At present, Dr. Patarroyo is preparing a new version of the SPF66 vaccine.  Using a large display of scientific endeavour he has identified most of the important fingers used by the parasite to invade the cell host.  He included those in the future vaccine to be tested in field trials in Tanzania, Mozambique, Senegal and the Ivory Coast.  I have the great human and scientific honour of participating in some of these achievements and of being so close - perhaps continuing the ancient Jesuit tradition imprinted in the famous  Jesuits' powder' - to a great scientist and humanist whose goal is to lower the endured pain and consequent misery produced by poverty; contributing, thus, to spread and bring the benefits of creations to the most deprived.  Large populations of Europe were devastated by malaria in centuries past.  The hope is to eliminate devastation in other parts of the world.

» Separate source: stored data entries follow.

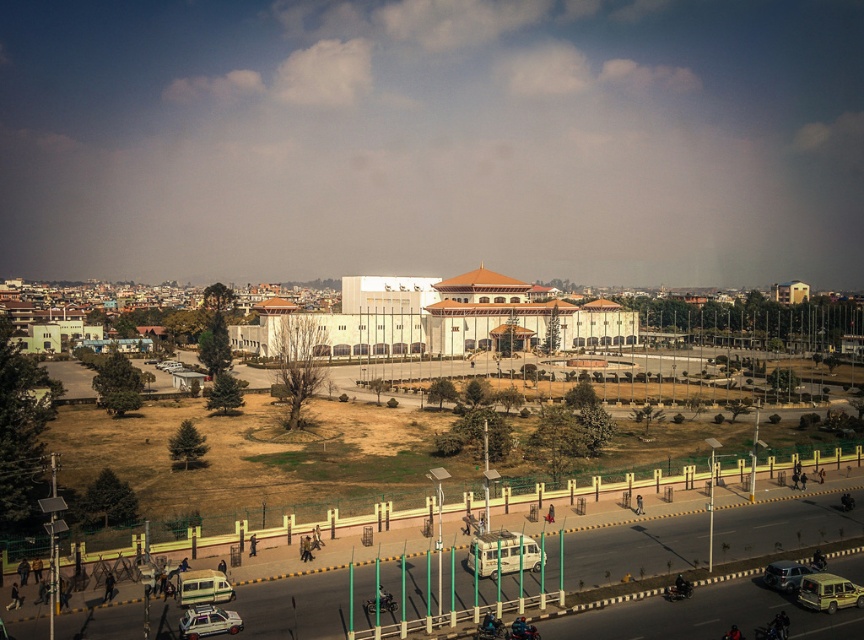 Can you confirm if white glossy building at center is positioned below white matte car at lower left?

No.

Measure the distance from white glossy building at center to white matte car at lower left.

The distance of white glossy building at center from white matte car at lower left is 376.33 feet.

The height and width of the screenshot is (640, 864). In order to click on white glossy building at center in this screenshot , I will do `click(462, 317)`.

The width and height of the screenshot is (864, 640). I want to click on white glossy building at center, so click(x=462, y=317).

Is point (592, 324) more distant than point (178, 604)?

Yes, it is behind point (178, 604).

Does white glossy building at center have a lesser width compared to metallic silver van at lower left?

Incorrect, white glossy building at center's width is not less than metallic silver van at lower left's.

Which is in front, point (268, 326) or point (199, 593)?

Positioned in front is point (199, 593).

Image resolution: width=864 pixels, height=640 pixels. Find the location of `white glossy building at center`. white glossy building at center is located at coordinates (462, 317).

Can you confirm if metallic silver van at lower right is shorter than metallic silver van at lower left?

Incorrect, metallic silver van at lower right's height does not fall short of metallic silver van at lower left's.

Does metallic silver van at lower right appear over metallic silver van at lower left?

Yes, metallic silver van at lower right is above metallic silver van at lower left.

Is point (804, 598) behind point (213, 600)?

No, (804, 598) is closer to viewer.

Identify the location of metallic silver van at lower right. The width and height of the screenshot is (864, 640). (828, 593). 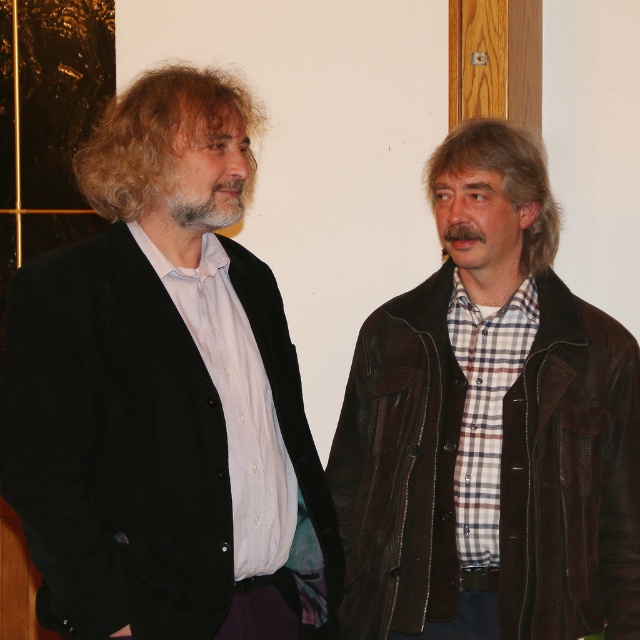 Question: Can you confirm if black velvet jacket at left is thinner than brown leather jacket at right?

Choices:
 (A) no
 (B) yes

Answer: (B)

Question: Can you confirm if black velvet jacket at left is bigger than graywoollybeard at center?

Choices:
 (A) yes
 (B) no

Answer: (A)

Question: Which object is closer to the camera taking this photo?

Choices:
 (A) graywoollybeard at center
 (B) black velvet jacket at left
 (C) brown leather jacket at right

Answer: (B)

Question: Which point is farther to the camera?

Choices:
 (A) (124, 164)
 (B) (488, 291)

Answer: (B)

Question: Which object appears farthest from the camera in this image?

Choices:
 (A) graywoollybeard at center
 (B) brown leather jacket at right

Answer: (B)

Question: Is black velvet jacket at left positioned behind brown leather jacket at right?

Choices:
 (A) yes
 (B) no

Answer: (B) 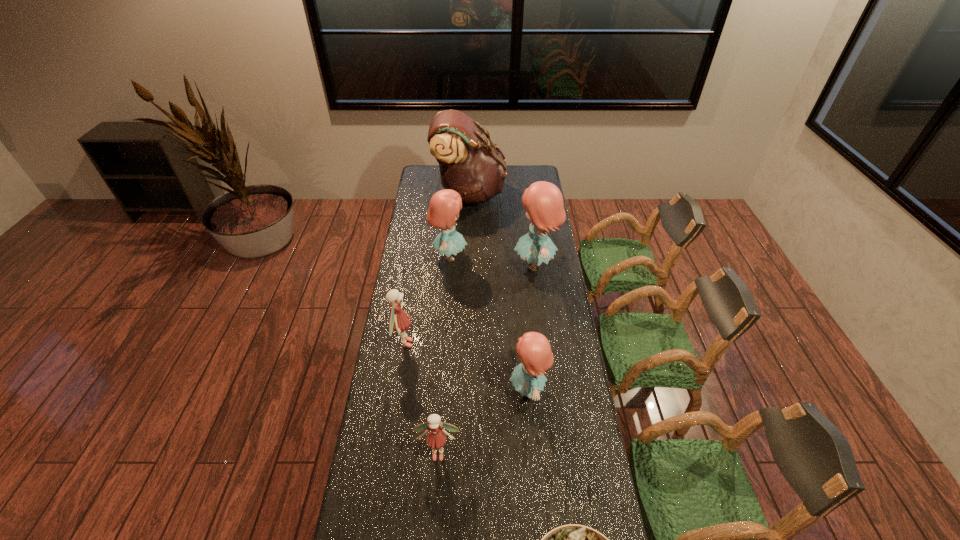 At what (x,y) coordinates should I click in order to perform the action: click on satchel. Please return your answer as a coordinate pair (x, y). Looking at the image, I should click on (469, 164).

Image resolution: width=960 pixels, height=540 pixels. In order to click on the biggest blue doll in this screenshot , I will do `click(543, 201)`.

Image resolution: width=960 pixels, height=540 pixels. Identify the location of the leftmost blue doll. (444, 207).

Locate an element on the screen. The image size is (960, 540). the second smallest blue doll is located at coordinates (444, 207).

Identify the location of the farther pink doll. (399, 321).

The image size is (960, 540). Find the location of `the left pink doll`. the left pink doll is located at coordinates (399, 321).

The width and height of the screenshot is (960, 540). I want to click on the smallest blue doll, so click(x=534, y=351).

Where is `the nearer pink doll`? This screenshot has width=960, height=540. the nearer pink doll is located at coordinates (436, 438).

Image resolution: width=960 pixels, height=540 pixels. Identify the location of the right pink doll. (436, 438).

Where is `vacant area located 0.200m at the front of the satchel with buckles`? vacant area located 0.200m at the front of the satchel with buckles is located at coordinates (x=540, y=193). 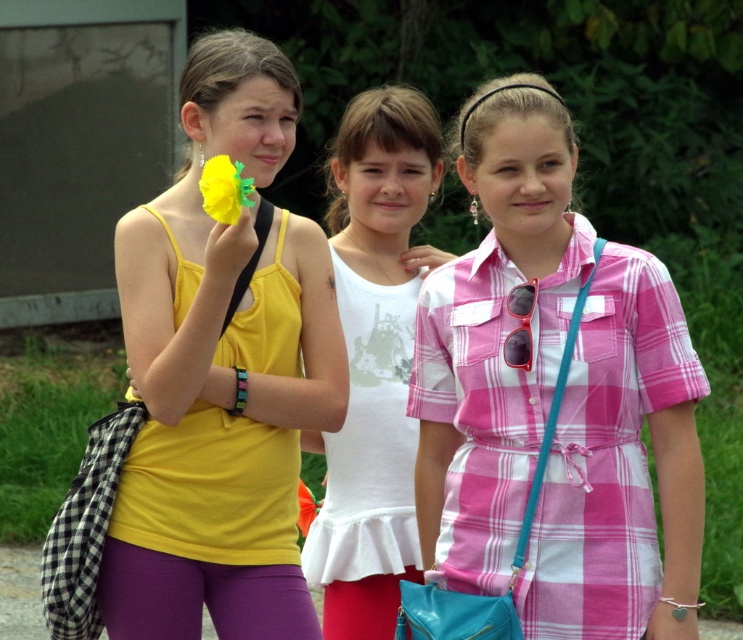 Question: In this image, where is matte yellow tank top at center located relative to white matte tank top at center?

Choices:
 (A) left
 (B) right

Answer: (A)

Question: Which of the following is the closest to the observer?

Choices:
 (A) yellow matte flower at upper center
 (B) white matte tank top at center
 (C) matte yellow tank top at center

Answer: (A)

Question: Which point is farther from the camera taking this photo?

Choices:
 (A) (357, 560)
 (B) (305, 588)

Answer: (A)

Question: Is matte yellow tank top at center wider than white matte tank top at center?

Choices:
 (A) no
 (B) yes

Answer: (B)

Question: Is matte yellow tank top at center to the left of white matte tank top at center from the viewer's perspective?

Choices:
 (A) yes
 (B) no

Answer: (A)

Question: Which point is closer to the camera taking this photo?

Choices:
 (A) click(169, 317)
 (B) click(426, 179)
 (C) click(591, 321)

Answer: (C) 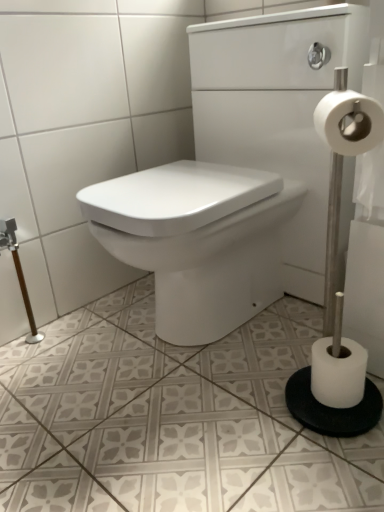 Question: Considering their positions, is white glossy sink at center located in front of or behind white matte toilet paper at right?

Choices:
 (A) front
 (B) behind

Answer: (A)

Question: From a real-world perspective, is white glossy sink at center physically located above or below white matte toilet paper at right?

Choices:
 (A) above
 (B) below

Answer: (A)

Question: Considering the positions of white glossy sink at center and white matte toilet paper at right in the image, is white glossy sink at center bigger or smaller than white matte toilet paper at right?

I am also intensively working in the development of a vaccine against Leishmaniasis, a parasitic disease that although it does not have the world impact of malaria, causes 500,000 new people to be infected and afflicted with that disease every year.  Again, these people are located in the most deprived zones of the world.  As a sign of his wide human interest and brotherly friendship, Dr. Patarroyo is collaborating with me in some of the aspects of Leishmania vaccine development.  We know that we must work hard and consume our persons in the effort because it merits the task but also praying to God, From whom all science comes, to illuminate the minds of those who experiment.  Personally, I believe hoping  that I am not wrong, that my contribution as a Jesuit, to the Kingdom of God, is to do the best of me in my work since I am not able to serve those that struggle in the place where they live and suffer lacking myself therefore, that blessing.